Though justice was not served, the case led Asian American leaders to call for a national pan-Asian civil rights organization that would advocate for the community and monitor hate crimes. In 1991, the National Asian Pacific American Legal Consortium, now called the Asian American Justice Center, was founded to play those roles.
Curtis Chin, who is a board member of the nonprofit organization Asian Pacific Americans for Progress, said he was motivated to make his documentary in part, to showcase the incredible collective work of civil rights leaders and organizations.
“The fact that we have screened the film at over 250 colleges makes us feel good,” said Chin. “But there is definitely a lot more work that needs to be done for our community to achieve equality.”
Hate crimes against Asian Americans continue to occur, and there were two recent high-profile cases of military hazing that involved anti-Asian taunting and resulted in the suicides of U.S. Army Pvt. Danny Chen and U.S. Marine Lance Cpl. Harry Lew, both in 2011. The country’s lingering recession and the prevailing “rise of China” headlines also make the threat of anti-Asian hate crimes feel even more relevant.
“We don’t want another tragedy for people to be motivated again,” said Chin. “We want to be able to learn from the past in order to inspire people to prevent things like this from happening.”
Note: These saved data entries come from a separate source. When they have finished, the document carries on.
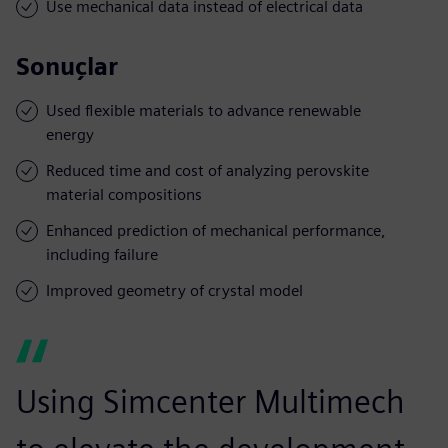
Use mechanical data instead of electrical data
Sonuçlar
Used flexible materials to advance renewable
energy
Reduced time and cost of analyzing perovskite
material compositions
Enhanced prediction of mechanical performance,
including failure
Improved geometry of crystal model
Using Simcenter Multimech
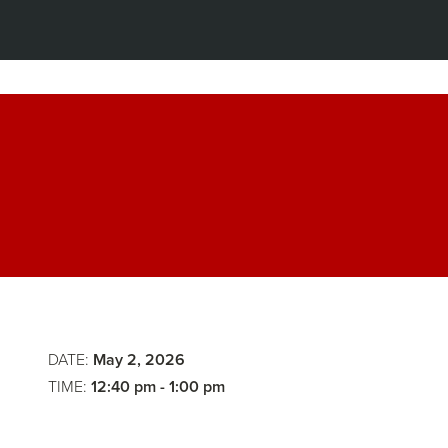
Lunch
The
Law
of
DATE:
May 2, 2026
Agentic
TIME:
12:40 pm - 1:00 pm
Organizat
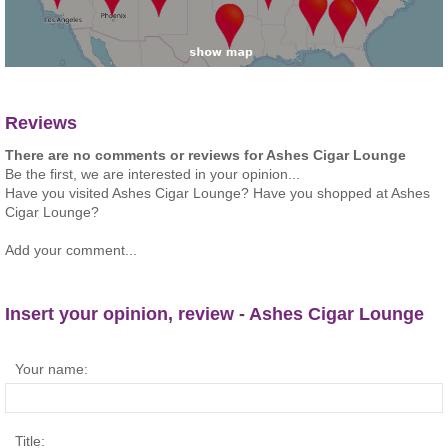
Reviews
There are no comments or reviews for Ashes Cigar Lounge
Be the first, we are interested in your opinion...
Have you visited Ashes Cigar Lounge? Have you shopped at Ashes
Cigar Lounge?
Add your comment...
Insert your opinion, review - Ashes Cigar Lounge
Your name:
Title:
Political activism among Asian Americans today seems both harder and easier, Chin noted. On one hand, people seem to be more cynical about political involvement; on the other, there are many resources that everyday citizens can take advantage of to mobilize.
“That’s really one thing that sets us apart from the activists who took hold of Vincent Chin’s case,” said Angry Asian Man’s Yu. “Wow, they did all that without the use of technology, and God bless them for taking that on to mobilize all those people. But now we have all these amazing tools at our disposal.”
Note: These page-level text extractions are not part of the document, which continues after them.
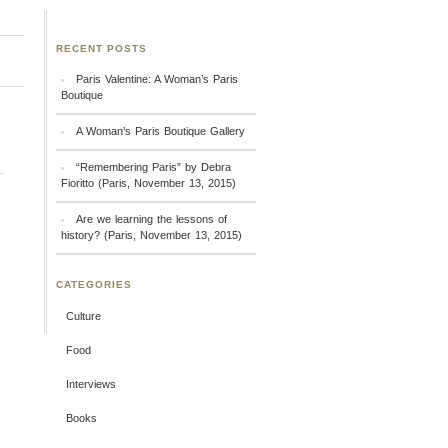
RECENT POSTS
Paris Valentine: A Woman’s Paris
Boutique
A Woman’s Paris Boutique Gallery
“Remembering Paris” by Debra
Fioritto (Paris, November 13, 2015)
Are we learning the lessons of
history? (Paris, November 13, 2015)
CATEGORIES
Culture
Food
Interviews
Books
The recent Google Hangout is an example of utilizing one of those tools. Across the country, the panelists talked about working together on future initiatives: to hold a national discourse on bullying and continue to build alliances among ethnicities.
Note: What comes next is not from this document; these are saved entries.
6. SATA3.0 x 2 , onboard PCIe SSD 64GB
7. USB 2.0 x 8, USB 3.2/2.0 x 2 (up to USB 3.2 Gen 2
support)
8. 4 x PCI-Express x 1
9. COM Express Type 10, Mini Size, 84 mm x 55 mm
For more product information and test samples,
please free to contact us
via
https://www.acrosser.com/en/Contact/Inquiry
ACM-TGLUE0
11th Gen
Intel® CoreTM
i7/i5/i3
Congresswoman Judy Chu (D-Calif.) brought up the Harry Lew Military Hazing Accountability and Prevention Act (named after her nephew), which was passed by the House in May. The provisions would track military hazing incidents, provide a statutory definition of hazing in the Uniform Code of Military Justice, and require the Department of Defense to develop a plan to address hazing in the armed services.
Zahra Billoo, executive director of the San Francisco chapter of the Council on American-Islamic Relations, has been involved in the post-9/11 fight for civil liberties of Muslim Americans. During the Hangout, she shared a quote that inspired her to fight for the Asian American community as a whole: “It’s sort of a natural reaction to stand up against injustice when you are the victim. But where you define courage is when you stand up when you are not the victim—when you stand up based on principles. When you know that xenophobia and targeting and racism are wrong.”